# Santa Claus here - Hello there!



## Santa (Sep 4, 2014)

Well at least I am the author of the Santa Claus Trilogy. Further, I *AM *a professional Santa Claus going on my 12th season. Lastly I am Joseph and my wife (and Mrs. Claus) is Mary. I have written 4 novels, 18 children's books and tons of extemporaneous musings for magazines, business journals, etc. I am pleased to be here and I am always anxious to learn from my fellow writers.


----------



## aj47 (Sep 4, 2014)

Welcome to the WF community.  Once you've leveled up (ten posts) you'll be able to share your work in the Workshop areas (which aren't accessible to you now).  The workshop areas are members-only--no search engines.

In the meantime, it looks like you may have knowledge or insight on writing topics.  Feel free to join a discussion or give honest feedback on the work you read here.   
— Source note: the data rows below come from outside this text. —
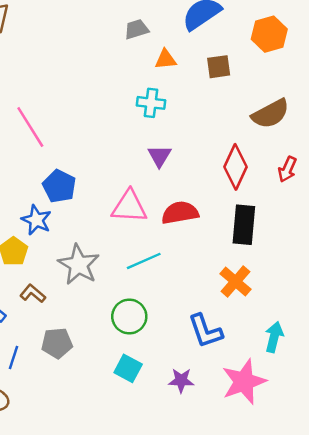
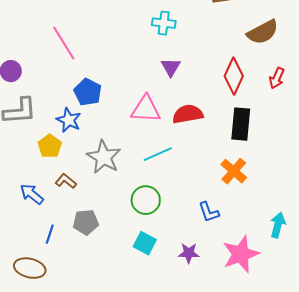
blue L-shape: (205, 331) -> (209, 212), size x0.7
cyan arrow: (274, 337) -> (278, 225), moved

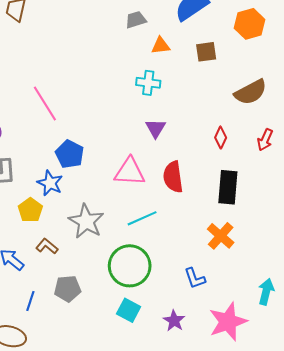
red diamond: (234, 76) -> (221, 138), size x0.6
red semicircle: (188, 114) -> (173, 177), turned -88
green circle: (146, 200) -> (130, 266), size x1.4
purple star: (189, 253) -> (174, 321), turned 30

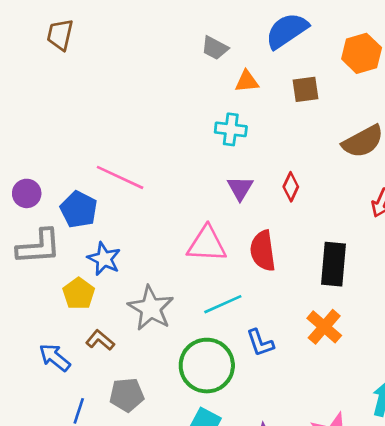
gray trapezoid: (136, 20) -> (215, 48), turned -135
pink line: (45, 103) -> (120, 177), moved, turned -33
red diamond: (221, 138) -> (291, 187), moved
blue pentagon: (70, 154) -> (79, 209), moved
blue L-shape: (195, 278) -> (260, 343), moved

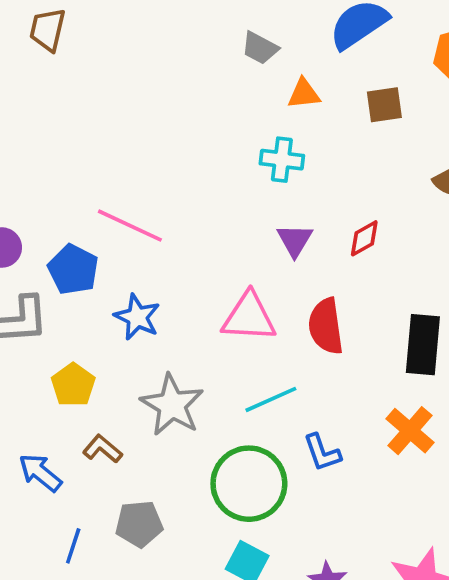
red diamond: (291, 187) -> (364, 238), turned 36
blue star: (104, 259) -> (137, 317), moved

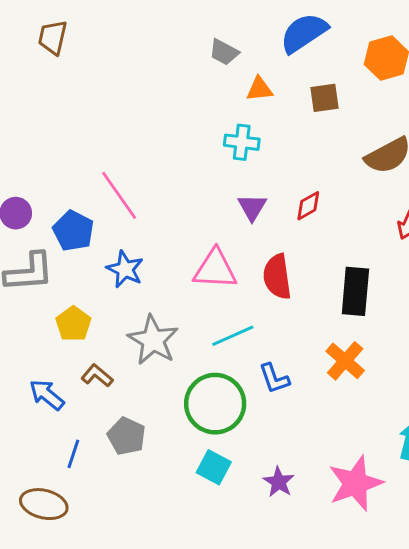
pink line: (130, 226) -> (119, 195), turned 30
gray pentagon: (139, 524) -> (127, 436), turned 30

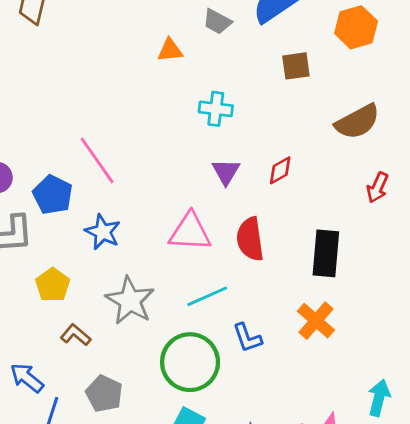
gray trapezoid: (224, 52) -> (217, 22), moved
orange triangle: (259, 89) -> (170, 50), moved
blue arrow: (47, 395) -> (27, 378), moved

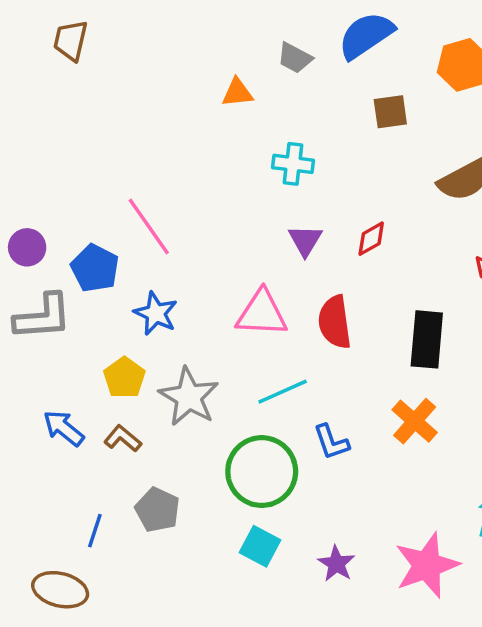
yellow pentagon: (53, 285) -> (124, 378), moved
blue arrow: (27, 378) -> (64, 428), moved

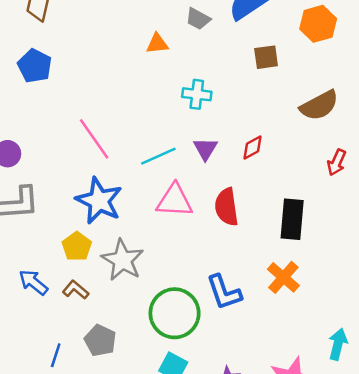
blue pentagon: (95, 268) -> (35, 66), moved
blue star: (156, 313) -> (99, 201), size x1.5
cyan line: (283, 392) -> (158, 156), moved
blue L-shape: (331, 442) -> (224, 292), size x1.4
In any case, come in, look around, and get comfy.


----------



## Gavrushka (Sep 4, 2014)

Hey welcome Santa! 

That's quite a CV you have there; I'll be sure to look out for your posts. 
And, umm, is it too early to offer you my Christmas list? :bigsmurf:


----------



## PiP (Sep 4, 2014)

Santa said:


> I *AM *a professional Santa Claus going on my 12th season


 That sounds great fun! Can I PM you my Christmas list, please?

As G has already said, your CV is impressive 

Welcome to our community, Santa.


----------



## Nickleby (Sep 4, 2014)

Wouldn't Santa just get his elves to do his writing for him? or would they give him the time to work on his memoirs?

Now we only need to get the Easter Bunny and Paul Bunyan to join up.

Welcome to Writing Forums. Contact a staff member if you have questions or concerns.


----------



## Pandora (Sep 4, 2014)

Oh Santa! now I'm excited! I am a Christmas freak, called Mrs. Claus by family and friends. So nice to meet you Joesph, can't wait to hear from you, I feel like a kid again. 111 days 5 hours 49 minutes to go! Welcome to WF!


----------



## TheFuhrer02 (Sep 4, 2014)

Hi there, Santa! Welcome to the forums! Here are some cookies! :cookie: Unfortunately, though, we don't have milk. We do have coffee. Oh, wait. We're already out of coffee. Still, welcome! :hi:

*whispers* Hey, I'd like to have a PS4 for Christmas? Yeah, I don't have it yet. I know, it's quite a bummer. Didn't you get my mail last Christmas?


----------



## Santa (Sep 12, 2014)

Thanks much, Annie.

- - - Updated - - -

Cookies are just fine real or electronic!

Ho, ho, HO Pandora! Great to be here! And happy to reacquaint myself to you! Hope to meet a great many "Christmas Freaks" here! All the best to you.

Never too early for lists! And never too early to start behaving so I can bring it! Happy to meet you all. And of course the elves do the printing, formatting, etc., but I do the writing!


----------



## Pandora (Sep 12, 2014)

I can't believe how excited I am! Santa just makes me feel cozy warm, smiles all around!


----------



## J Anfinson (Sep 12, 2014)

Welcome to WF, Santa. I'm sure you'll love it here.

Psst, and by the way... you owe me about 20 years worth of goodies. Cough it up, pal.


----------



## Threak 17 (Sep 14, 2014)

Welcome Santa! Keep up the good work! Looking forward to your posts, and, rest assured, when you drop by the cookies and milk will be left by the fireplace, as per usual!


----------



## Santa (Sep 19, 2014)

You all are great. Thanks for the welcomes and good feelings. I am sure I will enjoy it here.


----------



## Aphelion (Sep 22, 2014)

Welcome, Santa! Congratulations with all of your success -- eighteen children's books! I look forward to seeing you around the board.


----------